With a rapidly growing number of branches, a 1965 voters' referendum authorized $985,000 of library bonds to be divided into library construction, land purchases, books, supplies, and equipment for the system. Due to this bond, from 1966 to 1969 seven new libraries were added: Kennesaw, East Marietta, Acworth, South Cobb, Sibley, Lewis A. Ray, and Powder Springs. All seven opened on the same day in 1967, and were met with public approval.

With such a large number of libraries representing much more than just Marietta, the system changed its name to the present-day Cobb County Public Library System in 1969. The Stratton branch was added in 1974, and the Merchant's Walk branch was added in 1979. In 1978 taxpayers overwhelmingly approved a $7.16 million library issue to renovate and expand the Switzer (then Central) library to 64,000 square feet, and construct the Kemp Memorial Library, Mountain View Library, and Vinings Library. The money was also used to renovate the Kennesaw and Powder Springs branches.

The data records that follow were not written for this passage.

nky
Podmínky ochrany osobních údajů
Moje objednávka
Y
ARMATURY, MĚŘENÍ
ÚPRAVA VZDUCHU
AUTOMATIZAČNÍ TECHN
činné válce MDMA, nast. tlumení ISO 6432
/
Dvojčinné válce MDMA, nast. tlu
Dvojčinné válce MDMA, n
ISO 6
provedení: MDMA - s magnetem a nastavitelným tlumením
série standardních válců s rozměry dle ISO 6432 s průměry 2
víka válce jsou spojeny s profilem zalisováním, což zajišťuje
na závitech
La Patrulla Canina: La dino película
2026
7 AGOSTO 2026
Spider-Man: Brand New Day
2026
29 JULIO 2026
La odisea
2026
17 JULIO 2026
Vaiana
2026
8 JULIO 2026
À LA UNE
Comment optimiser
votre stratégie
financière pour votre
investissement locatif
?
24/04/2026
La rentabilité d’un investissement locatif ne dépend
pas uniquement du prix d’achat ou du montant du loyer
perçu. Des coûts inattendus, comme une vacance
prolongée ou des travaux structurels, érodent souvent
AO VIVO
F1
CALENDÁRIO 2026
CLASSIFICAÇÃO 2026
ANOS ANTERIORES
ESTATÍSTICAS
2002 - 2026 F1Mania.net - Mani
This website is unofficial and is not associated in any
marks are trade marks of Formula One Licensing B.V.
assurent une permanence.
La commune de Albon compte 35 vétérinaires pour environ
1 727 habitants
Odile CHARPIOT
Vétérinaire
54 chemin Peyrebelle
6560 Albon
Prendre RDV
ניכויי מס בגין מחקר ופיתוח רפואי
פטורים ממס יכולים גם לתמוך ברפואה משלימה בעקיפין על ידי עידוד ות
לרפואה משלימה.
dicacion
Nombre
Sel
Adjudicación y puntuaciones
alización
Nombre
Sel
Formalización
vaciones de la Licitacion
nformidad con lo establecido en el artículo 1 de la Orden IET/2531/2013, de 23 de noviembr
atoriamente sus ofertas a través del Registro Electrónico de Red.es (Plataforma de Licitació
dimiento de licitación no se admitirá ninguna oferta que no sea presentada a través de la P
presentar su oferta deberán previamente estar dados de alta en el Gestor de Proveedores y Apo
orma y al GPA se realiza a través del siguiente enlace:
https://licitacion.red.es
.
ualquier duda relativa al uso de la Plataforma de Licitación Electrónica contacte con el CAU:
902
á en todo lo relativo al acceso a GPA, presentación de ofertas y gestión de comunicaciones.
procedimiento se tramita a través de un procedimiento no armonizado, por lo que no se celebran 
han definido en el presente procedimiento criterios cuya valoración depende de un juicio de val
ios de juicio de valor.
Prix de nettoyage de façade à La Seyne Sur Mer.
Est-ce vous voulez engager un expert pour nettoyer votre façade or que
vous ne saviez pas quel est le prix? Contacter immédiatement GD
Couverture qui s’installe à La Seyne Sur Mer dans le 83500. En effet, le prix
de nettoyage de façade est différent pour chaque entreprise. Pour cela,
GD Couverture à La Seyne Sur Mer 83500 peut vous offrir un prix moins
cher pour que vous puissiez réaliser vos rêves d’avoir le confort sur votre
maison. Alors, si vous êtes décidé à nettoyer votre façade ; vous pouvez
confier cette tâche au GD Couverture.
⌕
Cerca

By the early 1980s the system had grown to fourteen libraries with an annual budget of $1.5 million and passed one million materials circulated annually. The Fort Hill library was rededicated as the Hattie G. Wilson library in memory of the late librarian's 33 years of service. The final two libraries added to the sixteen-branch system were the Mountain View and Vinings libraries, constructed in 1989 and 1990 respectively.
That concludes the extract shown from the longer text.